- University: Brigham Young University
- Conference: Mountain West Collegiate Hockey League
- Arena: Peaks Ice Arena Provo, Utah
- Colors: Blue and white
- Fight song: The Cougar Song

Conference regular season champions
- Mountain West Collegiate Hockey League 2019

= BYU Cougars men's ice hockey =

The BYU Cougars men's ice hockey team was a club hockey team which formerly represented Brigham Young University (BYU) in the Mountain West Collegiate Hockey League within Division 2 of the American Collegiate Hockey Association (ACHA). In 2021 BYU decided to cut ties with the organization and no longer sponsors a men's ice hockey team following the 2021-22 season, and the team was disbanded.

The BYU Cougars Hockey Team began in 1996 as the Provo IceCats, and ice hockey had been a part of Brigham Young University for many years prior, but at the beginning of the 2007–08 season, the Provo IceCats – a club team composed of Brigham Young students which had been around since at least 1970 – finally gained recognition as an official extramural sport at BYU. Upon being officially recognized, the Cougars hockey team began representing their school by wearing the BYU logo on their uniforms and in their advertising.
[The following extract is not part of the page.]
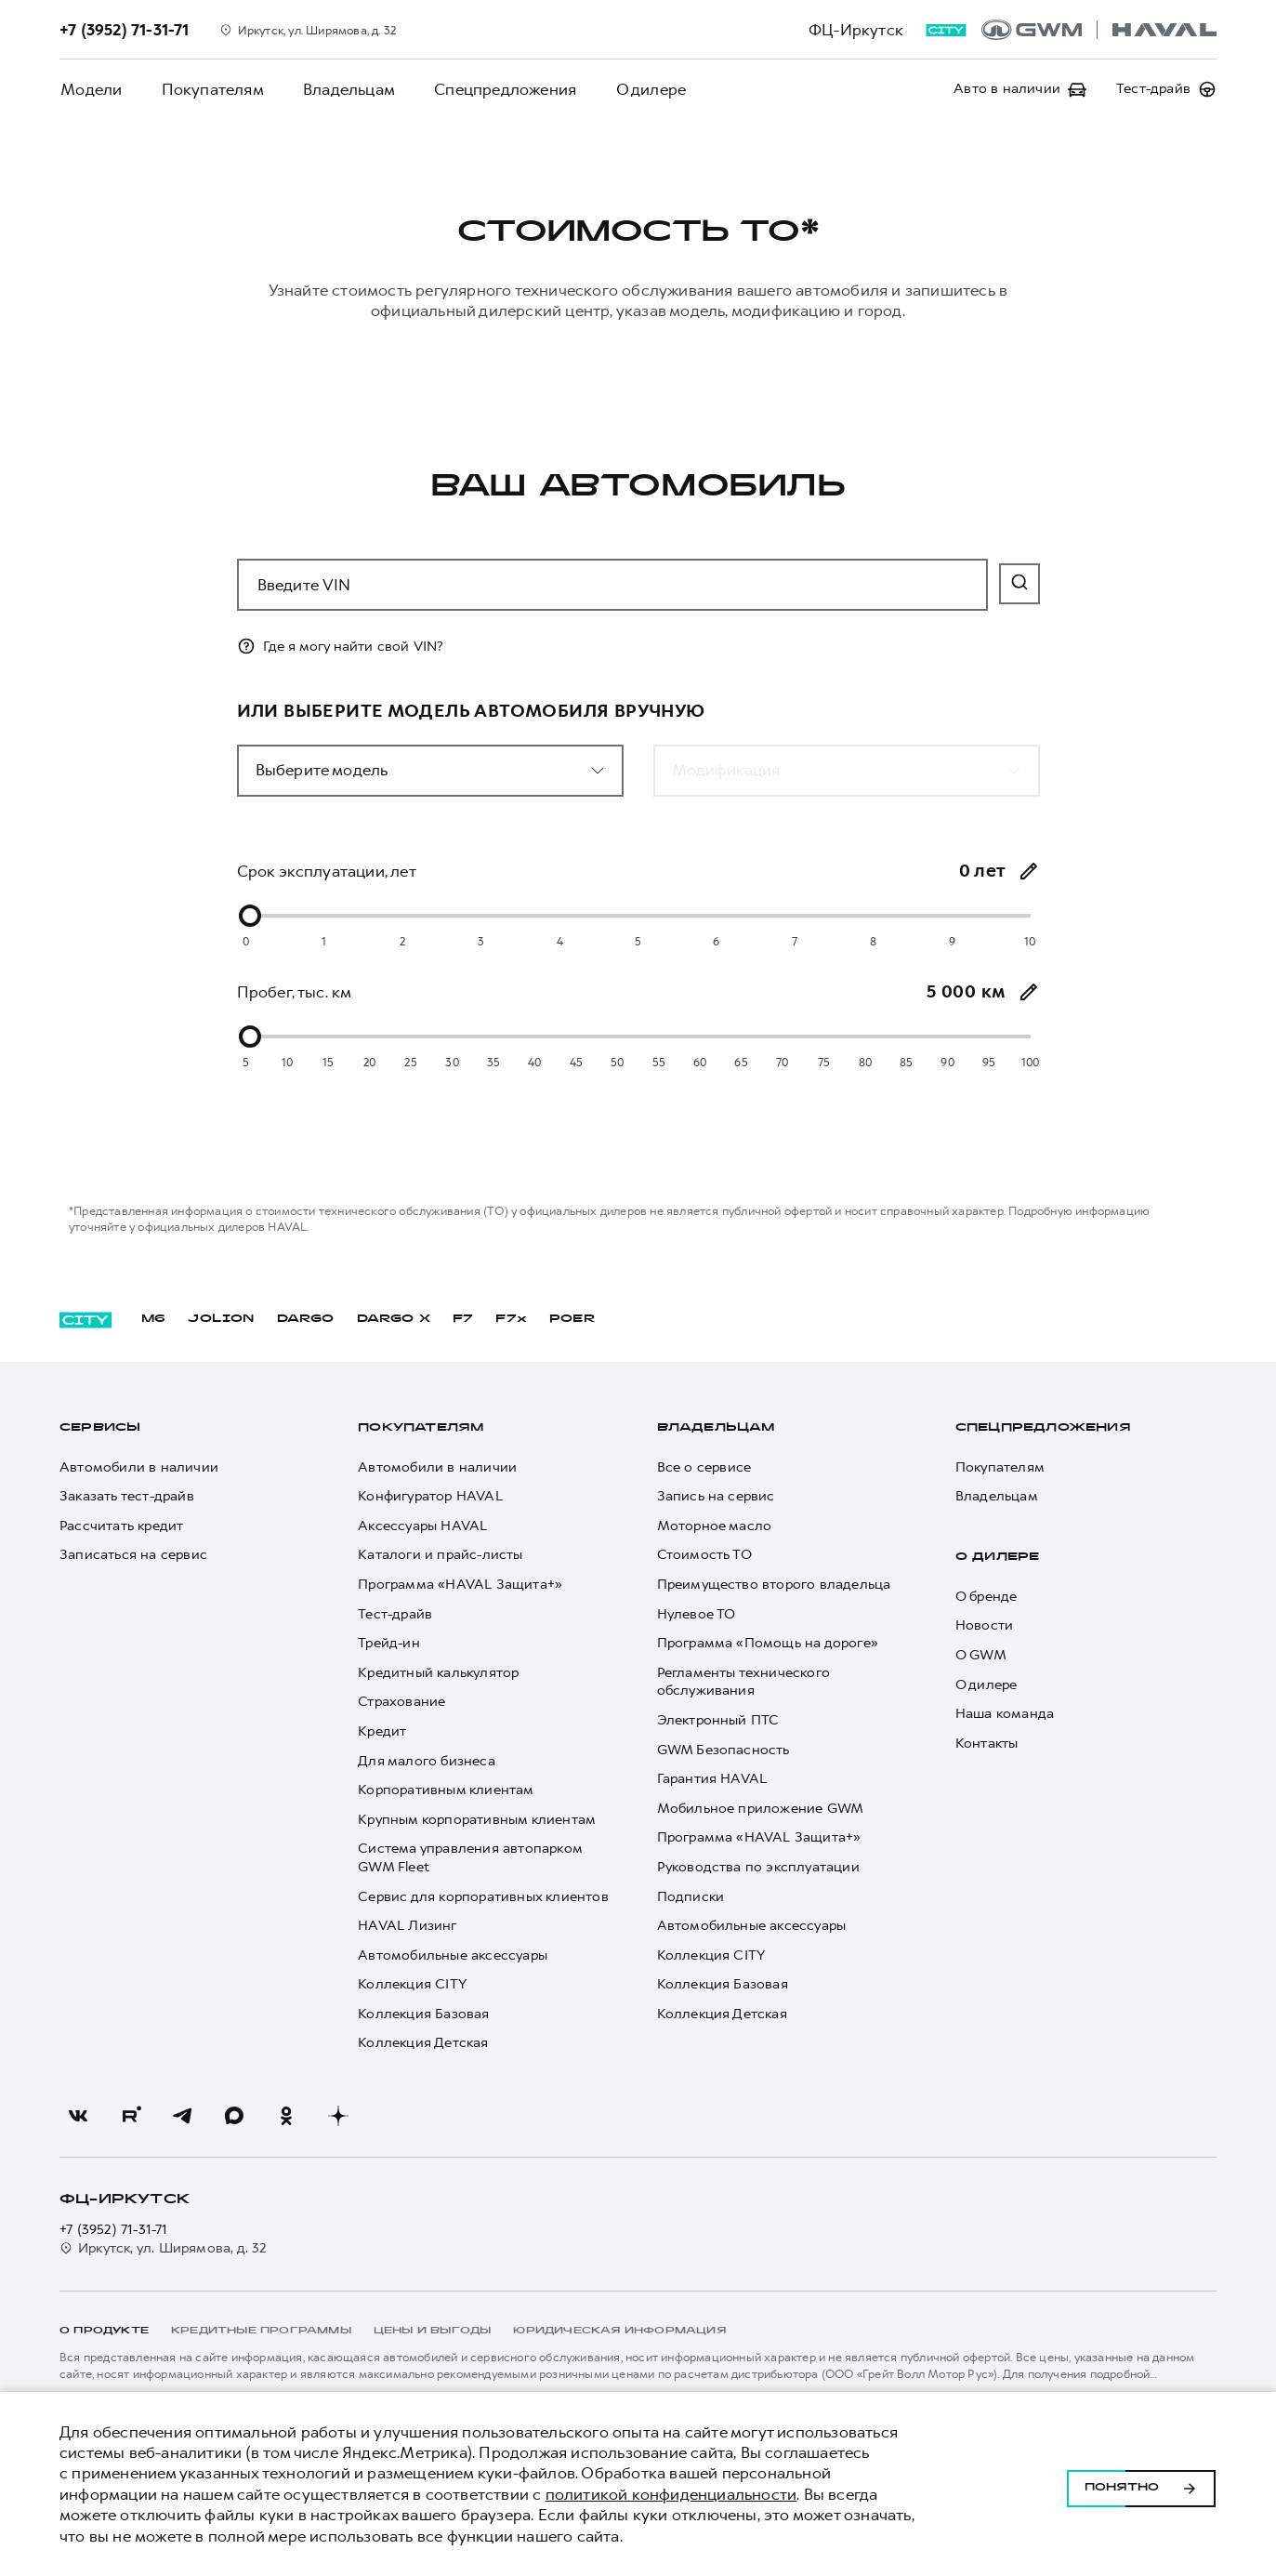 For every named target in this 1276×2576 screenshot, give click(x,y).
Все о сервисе (704, 1467)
Although the team was officially recognized and sponsored by the university, it was funded entirely through player fees, the contributions of private donors, ticket proceeds, and various forms of advertising.

In July 2021 BYU notified the Provo IceCats that it would not be renewing the contract for the IceCats to be sponsored by BYU and play as the university's collegiate ice hockey team. The team was allowed to play under the BYU banner for the 2021-22 season, but access to the BYU name and support would end after the conclusion of the season. BYU cited organizational and Title IX concerns in the press release confirming the end of affiliation, although the IceCats disputed this, organizing a petition for BYU to reconsider that garnered around three thousand signatures, but was ultimately unsuccessful in extending the contract.

==Record as BYU Affiliated Team==

BYU Cougar Hockey
| Year | Games Played | Win | Loss | Tie | Home Record | Away Record | GF | GA |
|---|---|---|---|---|---|---|---|---|
| 2008–09 | 18 | 7 | 10 | 1 | 4–5–0 | 3–5–1 | 94 | 115 |
| 2009–10 | 29 | 9 | 20 | 0 | 5–7–0 | 4–13–0 | 118 | 167 |
| 2010–11 | 27 | 8 | 18 | 1 | 5–8–1 | 3–10–0 | 81 | 135 |
| 2011–12 | 27 | 1 | 25 | 1 | 1–12–0 | 0–13–1 | 69 | 247 |
| 2012–13 | 25 | 2 | 23 | 0 | 2–12–0 | 0–11–0 | 65 | 186 |
| 2013–14 | 30 | 4 | 25 | 1 | 2–12–0 | 2–13–1 | 80 | 194 |
| 2014–15 | 28 | 3 | 24 | 1 | 3–8–1 | 0–16–0 | 95 | 193 |
| 2015–16 | 29 | 6 | 22 | 1 | 3–11–0 | 3–11–1 | 71 | 181 |
| 2016–17 | 27 | 12 | 13 | 2 | 8–4–2 | 4–9–0 | 125 | 105 |
| 2017–18 | 28 | 12 | 13 | 3 | 9–7–1 | 3–6–2 | 128 | 91 |
| 2018–19 | 31 | 19 | 11 | 1 | 10–4–1 | 9–7–0 | 136 | 89 |
| 2019–20 | 31 | 13 | 15 | 1 | 8–7–1 | 5–8–3 | 113 | 130 |
| 2020–21̽ | 4 | 4 | 0 | 0 | 2–0–0 | 2–0–0 | 20 | 11 |

̽ Covid-19 Pandemic restricted season

== Venue ==
Peaks Ice Arena was the home venue for the BYU Cougars. It has two ice sheets and was an Olympic Venue for the 2002 Winter Olympics. The team maintained a locker room at Peaks for the exclusive use of the coaches and players. The venue has a seating capacity of 2,300.

Prior to the construction of Peaks Ice Arena, the IceCats played at the seasonal ice rink at Utah Lake State Park.

== Conference ==
The Cougars were members of the Mountain West Collegiate Hockey League since its inception in 2013. They were runners up to the Championship in 2018 and won the Championship in 2019.